▶ DATA SHOWN
..............................

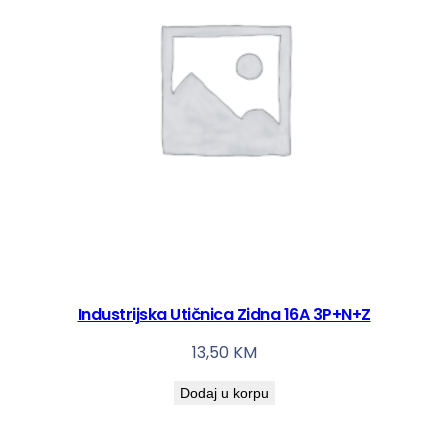
Industrijska Utičnica Zidna 16A 3P+N+Z
13,50
KM
Dodaj u korpu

..............................

▶ DIRECTIONS FOR THIS TASK
Take the listing above and retype it exactly. Its pictures are to be omitted.

▶ OUTPUT OF THE TASK
Industrijska Utičnica Zidna 16A 3P+N+Z
13,50
KM
Dodaj u korpu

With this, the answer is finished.